Virginia Tech® home

Leveraging Large Language Models for Enhanced Software Security Analysis and Malware Detection

Researchers from William & Mary, George Mason University

Researchers will create an innovative framework leveraging Large Language Models (LLMs) and Retrieval-Augmented Generation (RAG) techniques to enhance software security analysis and malware detection for Android applications. 

By incorporating RAG techniques, the framework addresses the challenge of LLM “hallucinations” in domain-specific tasks, enhancing the reliability and accuracy of generated analyses.

Funded by CCI’s Coastal Virginia Node and Northern Virginia Node

Rationale

The proliferation of Android apps has led to an increase in potentially harmful software, making efficient and accurate security analysis crucial. 

Current methods rely heavily on human experts, which is time-consuming and limited in scope. While machine learning approaches show promise, they often lack explainability, hindering result verification.
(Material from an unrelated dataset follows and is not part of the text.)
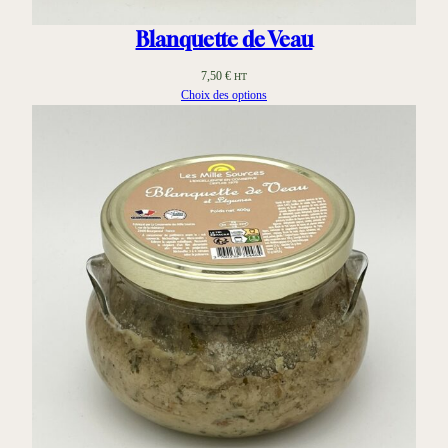
Blanquette de Veau
7,50
€
HT
Choix des options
The proposed framework aims to overcome these limitations by integrating LLMs with RAG systems to analyze Android application behavior. 

Projected Outcomes

Researchers will focus on identifying call graphs and data-flow graphs related to security queries, as well as isolating malicious code snippets from Android project source code. 

The project has the potential to revolutionize software security approaches by improving scalability, accuracy, and efficiency in Android application security analysis. 

By developing a system that can effectively extract hidden information from code and provide explainable results, this research contributes to creating more resilient and secure digital ecosystems.